If you're truly 'Divergent,' you should see 'Tim's Vermeer'
It may be a documentary, but “Tim’s Vermeer,” opening at Liberty Hall this weekend, unfolds like a mystery novel and then plays like a suspense thriller.
Directed by Teller and narrated by his partner-in-illusion Penn Jillette (who also appears on camera), it’s a crackling how’d-he-do-it — rather than a whodunit — that follows an American innovator/technologist named Tim Jenison on his curious quest to solve one of the art world’s biggest mysteries: How might 17th-century Dutch master Johannes Vermeer have actually painted his amazingly photo-realistic works?
The real star of “Tim’s Vermeer” is Jenison himself, an affable thinker who has both the intellect and the means to not only discover what he thinks the answer is but also to try to recreate one of Vermeer’s most revered works from scratch using his theory.
Jenison founded NewTek in Topeka in 1985, and is known as the “father of desktop video,” having developed the first full-color video digitizer. Out of a warehouse that doubles as his workshop, he first recreates the room Vermeer was paining in his famous work “The Music Lesson,” and then — without any natural artistic skill as a painter — tries to recreate the painting itself using his hypothesis.
From an aesthetic point of view, it’s sometimes a very ugly movie, with webcam shots and consumer-grade cameras used throughout, but it’s truly a documentary that only could have been made in the digital age. Teller, who has a reputation for demanding veracity, documented every second of Jenison’s project — over 4,500 hours — to make sure nothing was fudged.
“Tim’s Vermeer” makes what seems like a high-brow subject very approachable, laying out the stakes clearly and rounding out the context of the mystery with interviews from experts and people who have had similar theories. But beyond being an exciting suspense tale, the movie gets at some tricky, fundamental questions of art.
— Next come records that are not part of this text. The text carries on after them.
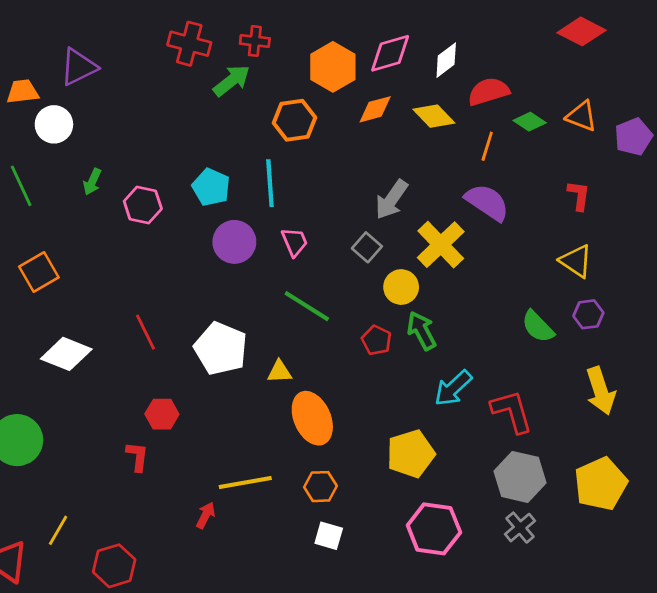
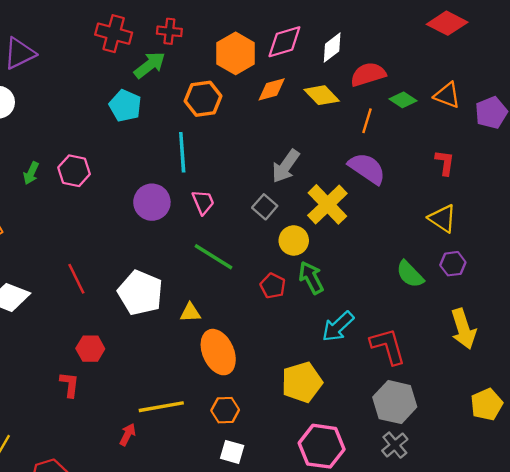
green arrow: (92, 182) -> (31, 173), moved
cyan pentagon: (211, 187) -> (125, 106), moved
yellow pentagon: (601, 484) -> (487, 404), moved, size x0.7

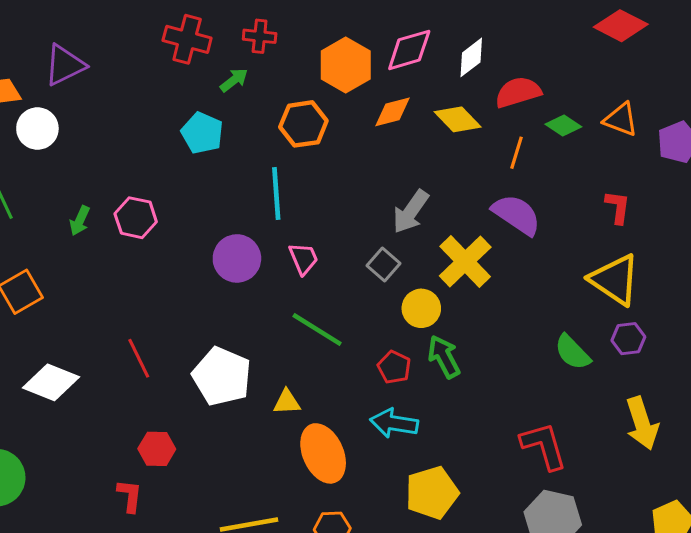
green arrow: (150, 65) -> (234, 80), size x0.7
yellow triangle: (442, 218) -> (615, 280), size x1.4
cyan arrow: (338, 326) -> (394, 423), moved, turned 52

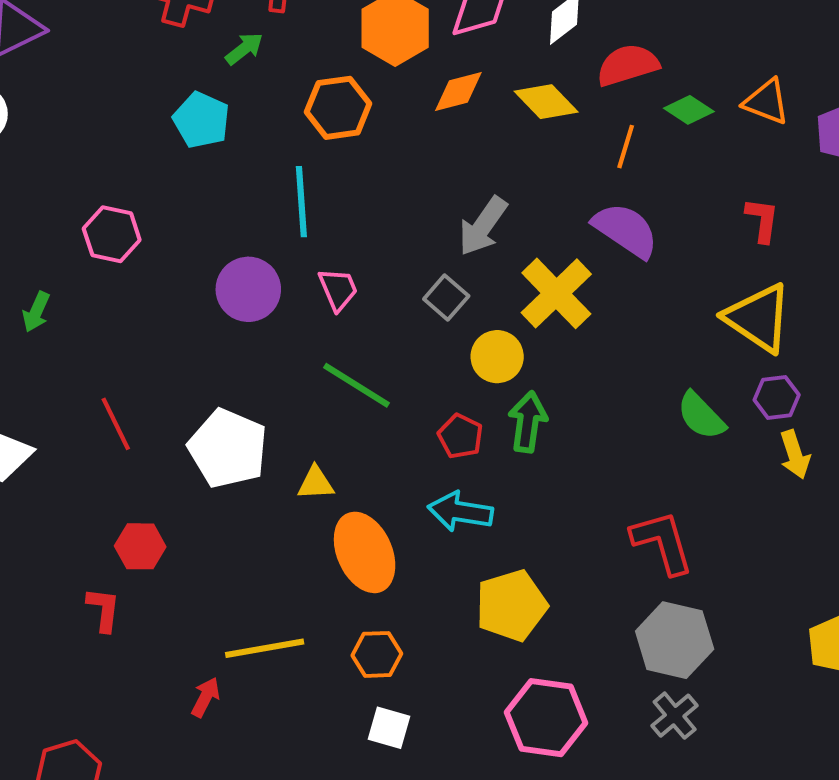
green arrow: (80, 221) -> (36, 312), moved
green arrow: (444, 357) -> (528, 422), turned 36
yellow arrow: (642, 423) -> (795, 455), moved, size x0.7

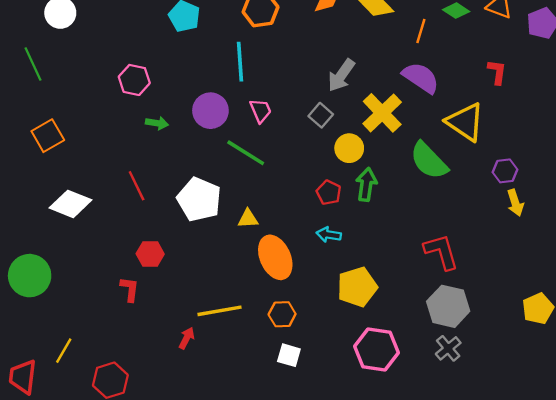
green arrow: (36, 312) -> (157, 123), moved, turned -105
yellow triangle: (758, 318) -> (465, 122), moved
green line: (356, 385) -> (246, 153), moved
green semicircle: (701, 416) -> (429, 161), moved, size x1.4
cyan arrow: (460, 512) -> (329, 235), size x0.7

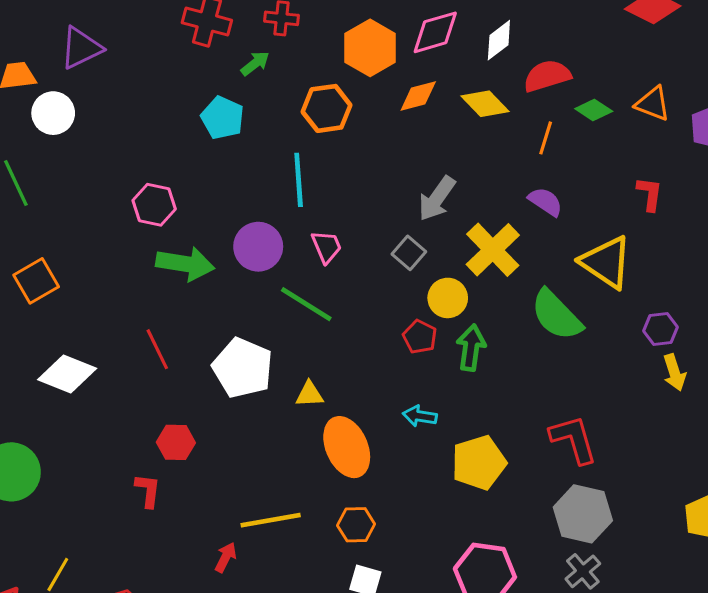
purple semicircle: (421, 78) -> (546, 202), size x0.7
green arrow: (157, 123) -> (185, 264), size x1.8
red pentagon: (329, 193) -> (420, 337), moved
yellow pentagon: (357, 287) -> (479, 463), moved

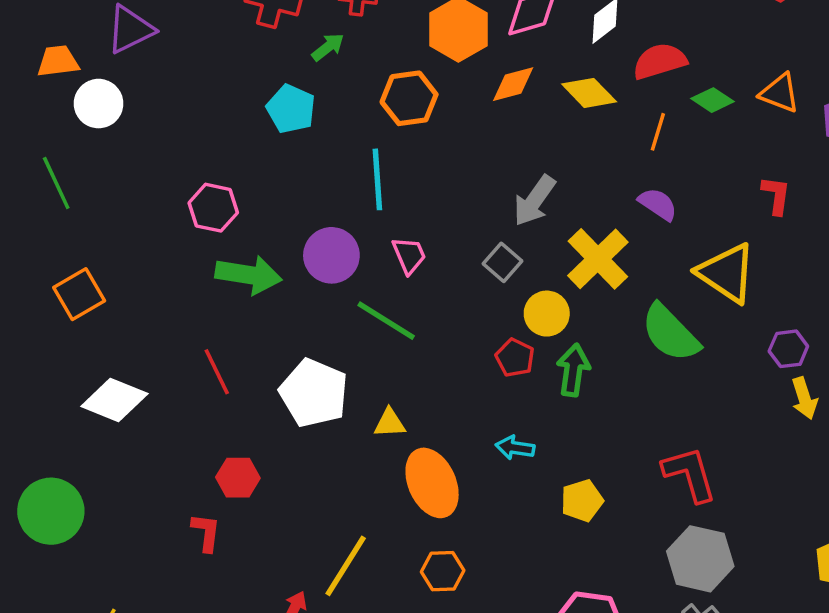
yellow pentagon: (479, 463) -> (582, 501), size x0.7
yellow line: (271, 520) -> (346, 566), turned -48

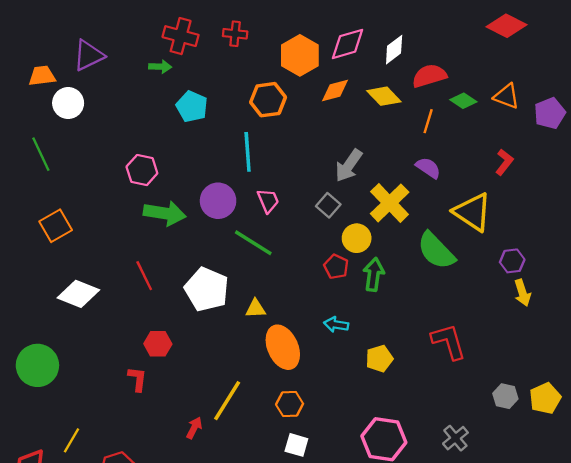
green arrow: (328, 47) -> (160, 67), moved, turned 40
red L-shape: (776, 195) -> (504, 162), turned 30
gray hexagon: (700, 559) -> (505, 396), moved, size x0.6

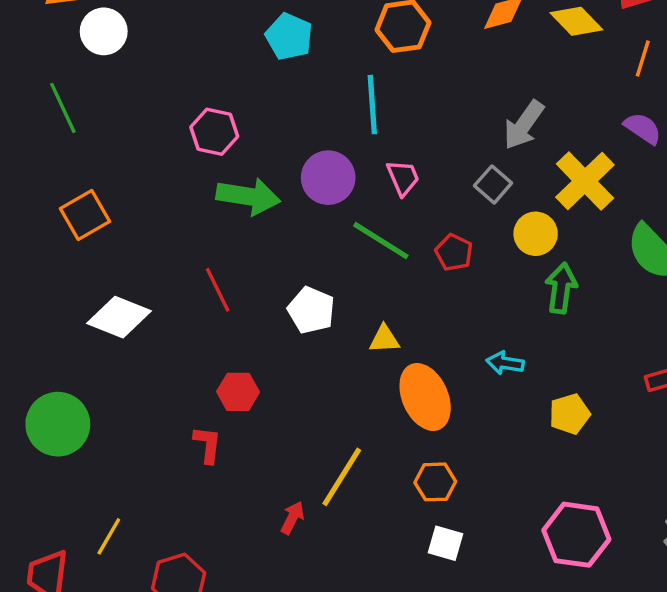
red pentagon: (336, 267) -> (454, 252), moved
white pentagon: (207, 289) -> (311, 310), size x0.7

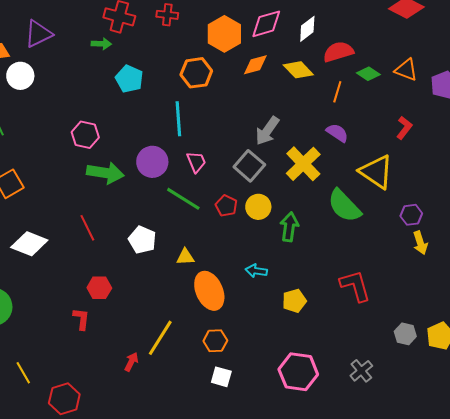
gray square: (493, 184) -> (249, 166), size x1.4
yellow circle: (536, 234) -> (258, 207), moved
yellow line: (109, 536) -> (23, 373), turned -60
If Vermeer did, in fact, use optic assistance to create his masterworks, does that lessen the achievement of the paintings? Does it make them any less artistic? The crossroads between technology and art have always been troublesome, and the movie posits that without either, we might not have some of the art world’s greatest treasures. Certainly without digital video, we wouldn’t have this wonderfully entertaining movie either.
The "Factions" of the Future Look A Lot Like High School
Ever since the “Harry Potter” and “Twilight” film series’ have struck gold, the young-adult fantasy section of bookstores has become fertile raiding ground for the next mega-hit franchise. But for every record-breaking “Hunger Games,” there’s an underwhelming “Eragon” or a “Percy Jackson.” The latest fant-angst-ical cash cow hopeful from Hollywood is called “Divergent.”
Now, I understand that this genre takes teenage issues of alienation and self-discovery that feel like life and death, and blows them up into literal life-and-death situations, but do they have to be so damned obvious about it?
In a post-apocalyptic Chicago, all society has been divided up into five cliques — I mean “factions.” And everywhere you go, the teens somehow outnumber the adults about 1,000 to one. The know-it-alls, the geeks, the jocks, the smart-asses, and the hardcore religious-types are clearly defined groups, and it can be tough if you don’t fit in anywhere.
These cliques — sorry, factions — all play their specific roles in the walled-in near-future city, but if you’re one of the mild-mannered Jesus freaks who has to wear frumpy gray frocks all the time, let’s face it: You’ve been itching to sport tight leather outfits and jump off of moving trains with the jocks for what seems like eternity, right?
The very capable Shailene Woodley lends some authority to a silly, one-dimensional script as Tris, a member of the Abnegation (extremely religious) faction who makes the decision to be Dauntless (jock). The catch is that she’s known the whole time that she’s Divergent (different). As she learns the value of asserting her independence, the fate of the entire city hangs in the balance, and she’s got some quick growing up to do.
Along the way there’s a chaste romance, an excruciatingly long military-training sequence that’s too dumb to be satiric, and Kate Winslet phoning it in as an evil former honor student with fascistic designs. Did I mention that her brilliant plan to take over rule of the city is basically genocide?
Winslet excluded, most of the actors are up to the task of treating this material with the dead serious tone it requires. Ashley Judd is a welcome sight as Woodley’s heartbroken mother in a couple of scenes and Theo James is fine, I guess, as the romantic interest. At least they are working hard to sell it.
When the plot mechanics are moving forward and there’s no time to think, “Divergent” churns on, high on its own dumb inevitability. But at two hours and 20 minutes, it can be rough going sometimes, and the humorless, dumb script asks way too much of its cast.